- [What to produce]: Return every entry below exactly as written, minus the pictures.

Page images and extracted text:
= Beginning of Section =

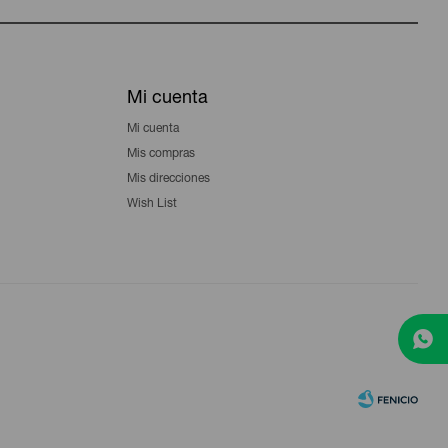
Mi cuenta
Mi cuenta
Mis compras
Mis direcciones
Wish List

= End of Section =

- [Response]:
Mi cuenta
Mi cuenta
Mis compras
Mis direcciones
Wish List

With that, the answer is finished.